» **Dataset extract**
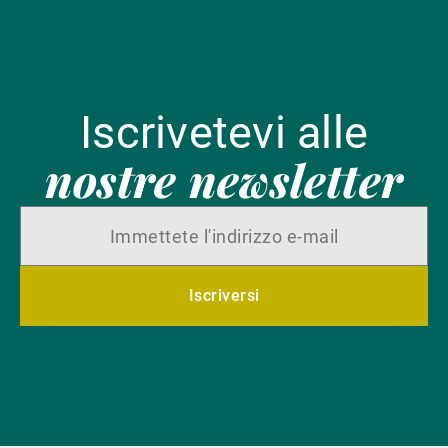
Iscrivetevi alle
nostre newsletter
Iscriversi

» **Exercise objective**
Every line above should be copied exactly; do not carry over the pictures.

» **Exercise answer**
Iscrivetevi alle
nostre newsletter
Iscriversi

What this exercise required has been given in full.